Ten aanzien van de zaak ‘Luifel & Luifel’ is er geen sanctie opgelegd, omdat het de eerste keer was dat er een klacht over een promo tegen opposant gegrond was verklaard én bovendien het promobeleid op dat moment vanuit het NICAM onduidelijk was gecommuniceerd, waardoor de omroepinstellingen onvoldoende op de hoogte waren van de richtlijnen in deze. Deze overweging staat opgenomen in de uitspraak van de Klachtencommissie. Echter in vergelijkbare zaken ten aanzien van promo’s heeft de Klachtencommissie in deze periode van onduidelijk promobeleid eveneens geen sancties opgelegd; de Klachtencommissie achtte overtredingen van de regels ten aanzien van onder andere promo’s op dat moment niet verwijtbaar. Het principe van ‘first offender’ bleef de Klachtencommissie in deze zaken trouw.
Ten aanzien van de zaak ‘Hunter’ is de Klachtencommissie niet overgegaan tot het opleggen van een sanctie, omdat de gewraakte aflevering van de serie niet was meegenomen in de steekproef die wel conform het toen geldende seriebeleid was uitgevoerd. Dit beleid wordt reeds enige tijd door de Klachtencommissie gehanteerd. De klacht was wel gegrond, doch er is afgezien van het opleggen van een sanctie, nu de omroepinstelling conform de richtlijnen van Kijkwijzer had gehandeld.

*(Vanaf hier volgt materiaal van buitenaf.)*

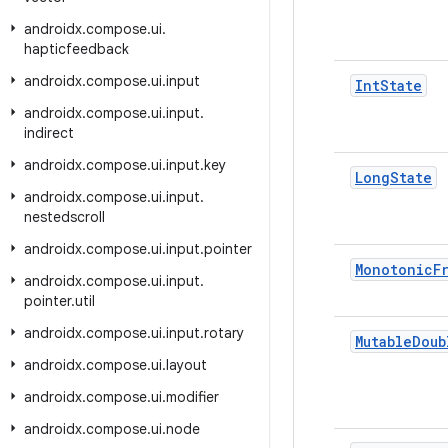
androidx
.
compose
.
ui
.
hapticfeedback
androidx
.
compose
.
ui
.
input
Int
State
androidx
.
compose
.
ui
.
input
.
indirect
androidx
.
compose
.
ui
.
input
.
key
Long
State
androidx
.
compose
.
ui
.
input
.
nestedscroll
androidx
.
compose
.
ui
.
input
.
pointer
Monotonic
F
androidx
.
compose
.
ui
.
input
.
pointer
.
util
androidx
.
compose
.
ui
.
input
.
rotary
Mutable
Doub
androidx
.
compose
.
ui
.
layout
androidx
.
compose
.
ui
.
modifier
androidx
.
compose
.
ui
.
node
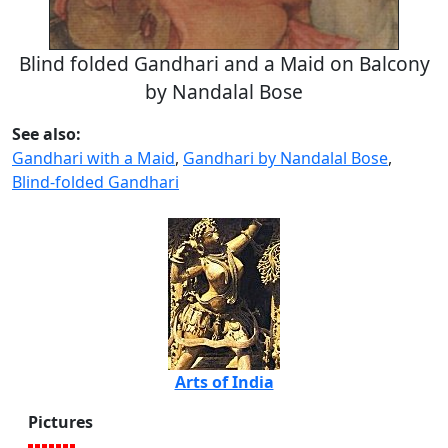
Blind folded Gandhari and a Maid on Balcony
by Nandalal Bose
See also:
Gandhari with a Maid
,
Gandhari by Nandalal Bose
,
Blind-folded Gandhari
Arts of India
Pictures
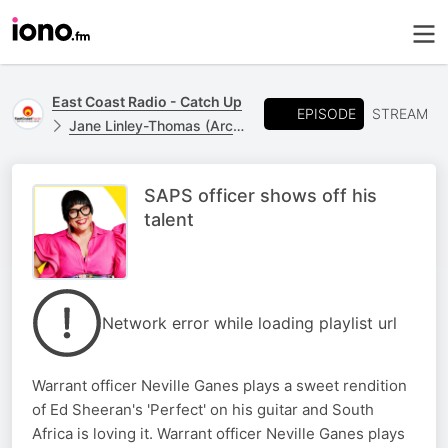
East Coast Radio - Catch Up
EPISODE
STREAM
Jane Linley-Thomas (Archive)
SAPS officer shows off his
talent
Network error while loading playlist url
Warrant officer Neville Ganes plays a sweet rendition
of Ed Sheeran's 'Perfect' on his guitar and South
Africa is loving it. Warrant officer Neville Ganes plays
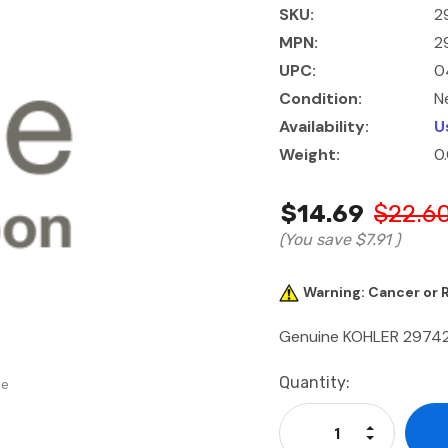
SKU:
2
MPN:
2
UPC:
0
Condition:
N
Availability:
U
Weight:
0
$14.69
$22.6
(You save
$7.91
)
Warning: Cancer or
Genuine KOHLER 2974
Current
Quantity:
se
Stock:
Increase Qu
Decrease Q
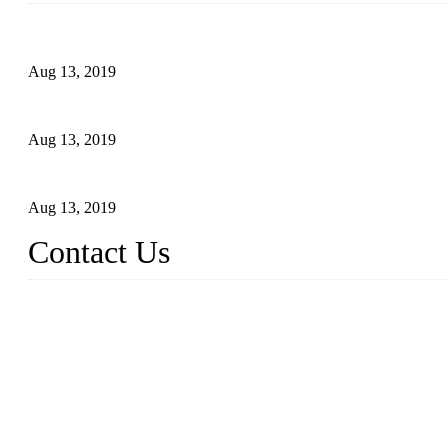
Topper Newly Introduced Ten CNC Machines
Aug 13, 2019
2015 National Hardware Show, Las Vegas, 5-7 May
Aug 13, 2019
Hardware Firms Expand Business to Rural Markets
Aug 13, 2019
Contact Us
Topper Die Casting Co., LTD
Address: No. 879, Siming, Xiamen, Fujian, China. 361000
Tel: 86 592 5819200
Email:
sales@die-castings.com
Website: https://www.die-castings.com/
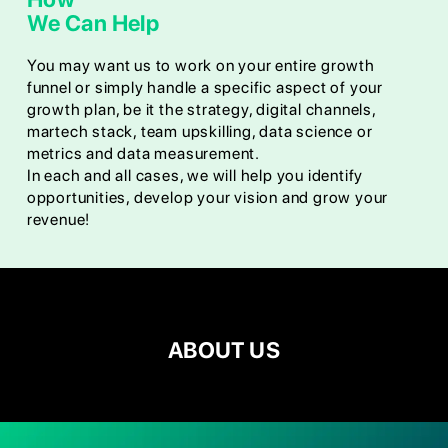
We Can Help
You may want us to work on your entire growth
funnel or simply handle a specific aspect of your
growth plan, be it the strategy, digital channels,
martech stack, team upskilling, data science or
metrics and data measurement.
In each and all cases, we will help you identify
opportunities, develop your vision and grow your
revenue!
ABOUT US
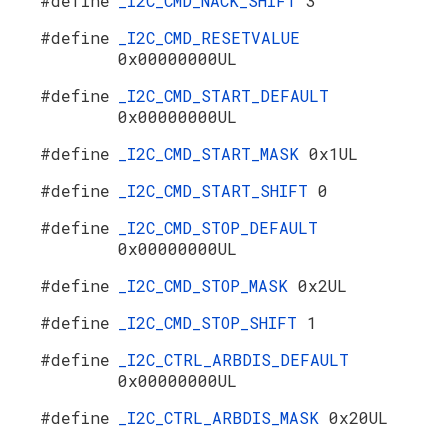
#define
_I2C_CMD_NACK_SHIFT
3
#define
_I2C_CMD_RESETVALUE
0x00000000UL
#define
_I2C_CMD_START_DEFAULT
0x00000000UL
#define
_I2C_CMD_START_MASK
0x1UL
#define
_I2C_CMD_START_SHIFT
0
#define
_I2C_CMD_STOP_DEFAULT
0x00000000UL
#define
_I2C_CMD_STOP_MASK
0x2UL
#define
_I2C_CMD_STOP_SHIFT
1
#define
_I2C_CTRL_ARBDIS_DEFAULT
0x00000000UL
#define
_I2C_CTRL_ARBDIS_MASK
0x20UL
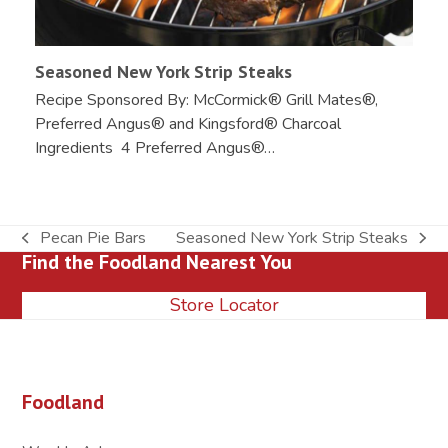
Seasoned New York Strip Steaks
Recipe Sponsored By: McCormick® Grill Mates®,
Preferred Angus® and Kingsford® Charcoal
Ingredients 4 Preferred Angus®…
Pecan Pie Bars
Seasoned New York Strip Steaks
previous
next
Find the Foodland Nearest You
post:
post:
Store Locator
Foodland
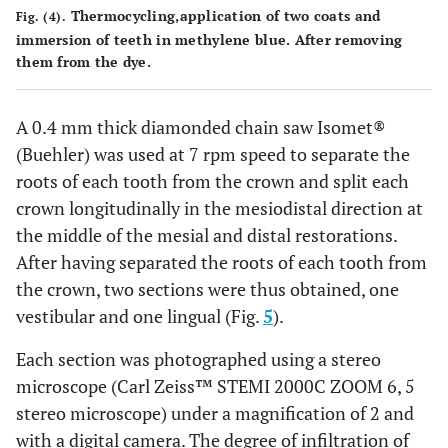
Thermocycling,application of two coats and
Fig. (4).
immersion of teeth in methylene blue. After removing
them from the dye.
A 0.4 mm thick diamonded chain saw Isomet®
(Buehler) was used at 7 rpm speed to separate the
roots of each tooth from the crown and split each
crown longitudinally in the mesiodistal direction at
the middle of the mesial and distal restorations.
After having separated the roots of each tooth from
the crown, two sections were thus obtained, one
vestibular and one lingual (Fig.
5
).
Each section was photographed using a stereo
microscope (Carl Zeiss™ STEMI 2000C ZOOM 6, 5
stereo microscope) under a magnification of 2 and
with a digital camera. The degree of infiltration of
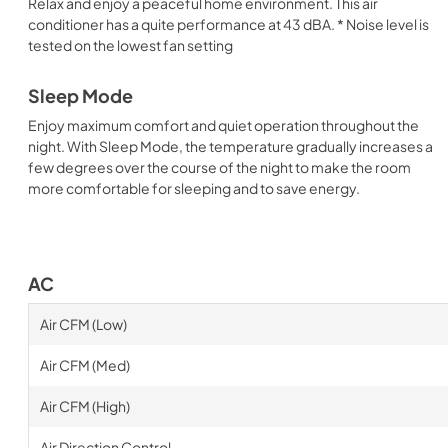
Relax and enjoy a peaceful home environment. This air
conditioner has a quite performance at 43 dBA. * Noise level is
tested on the lowest fan setting
Sleep Mode
Enjoy maximum comfort and quiet operation throughout the
night. With Sleep Mode, the temperature gradually increases a
few degrees over the course of the night to make the room
more comfortable for sleeping and to save energy.
AC
Air CFM (Low)
Air CFM (Med)
Air CFM (High)
Air Direction Control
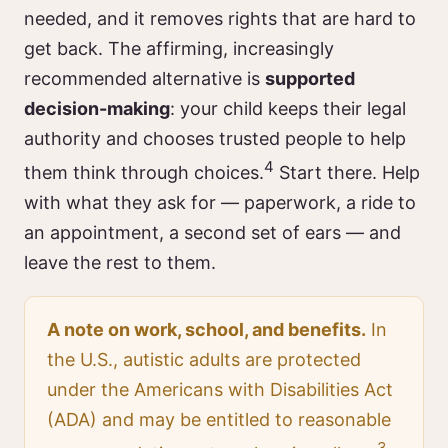
needed, and it removes rights that are hard to
get back. The affirming, increasingly
recommended alternative is
supported
decision-making
: your child keeps their legal
authority and chooses trusted people to help
4
them think through choices.
Start there. Help
with what they ask for — paperwork, a ride to
an appointment, a second set of ears — and
leave the rest to them.
A note on work, school, and benefits.
In
the U.S., autistic adults are protected
under the Americans with Disabilities Act
(ADA) and may be entitled to reasonable
3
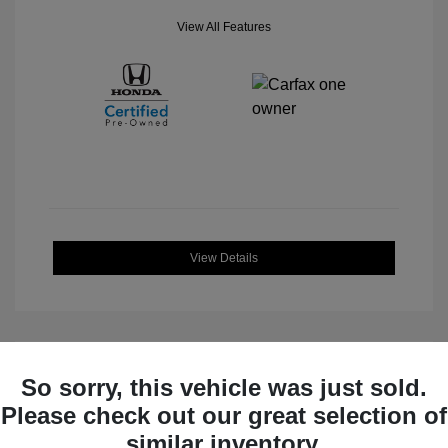
View All Features
View Details
So sorry, this vehicle was just sold.
Great Deal
Please check out our great selection of
similar inventory.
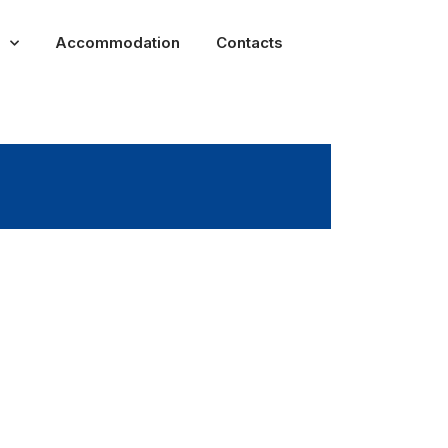
Accommodation
Contacts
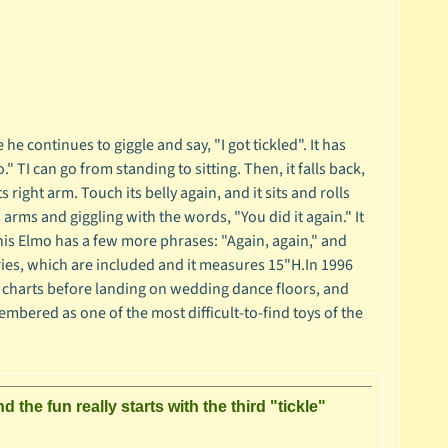
 continues to giggle and say, "I got tickled". It has
" TI can go from standing to sitting. Then, it falls back,
 right arm. Touch its belly again, and it sits and rolls
s arms and giggling with the words, "You did it again." It
This Elmo has a few more phrases: "Again, again," and
teries, which are included and it measures 15"H.In 1996
e charts before landing on wedding dance floors, and
embered as one of the most difficult-to-find toys of the
he fun really starts with the third "tickle"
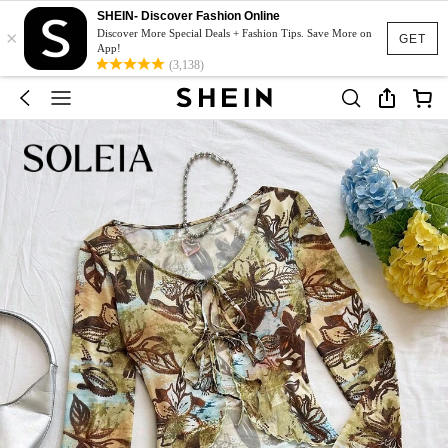
SHEIN- Discover Fashion Online
×
Discover More Special Deals + Fashion Tips. Save More on
GET
App!
(3,138)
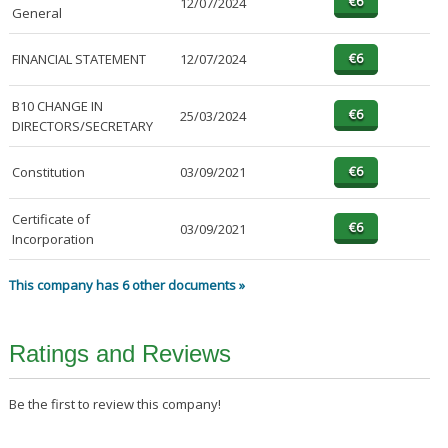
12/07/2024
General
FINANCIAL STATEMENT
12/07/2024
B10 CHANGE IN
25/03/2024
DIRECTORS/SECRETARY
Constitution
03/09/2021
Certificate of
03/09/2021
Incorporation
This company has 6 other documents »
Ratings and Reviews
Be the first to review this company!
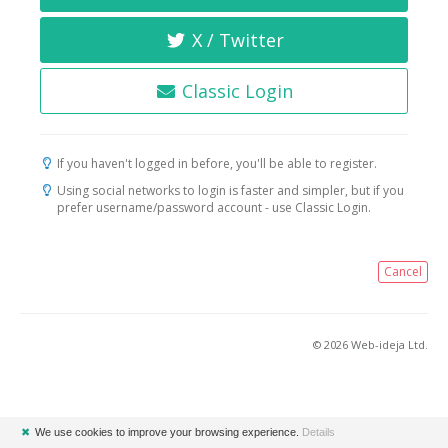
X / Twitter
Classic Login
If you haven't logged in before, you'll be able to register.
Using social networks to login is faster and simpler, but if you
prefer username/password account - use Classic Login.
Cancel
© 2026 Web-ideja Ltd.
✖
We use cookies to improve your browsing experience.
Details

De Commissie van Beroep is echter wel van oordeel dat opposant terecht een beroep heeft gedaan op het motiveringsbeginsel. De Klachtencommissie was, naar het oordeel van de Commissie van Beroep, evenwel gerechtigd genoemde uitspraken mee te wegen in de vaststelling van de boete van €1000, -, doch heeft nagelaten haar wegingsproces nader te onderbouwen en te motiveren.
De Commissie van Beroep, op vorenstaande gronden beslissende:
vernietigt de beslissing van de Klachtencommissie van het NICAM van 21 april 2004.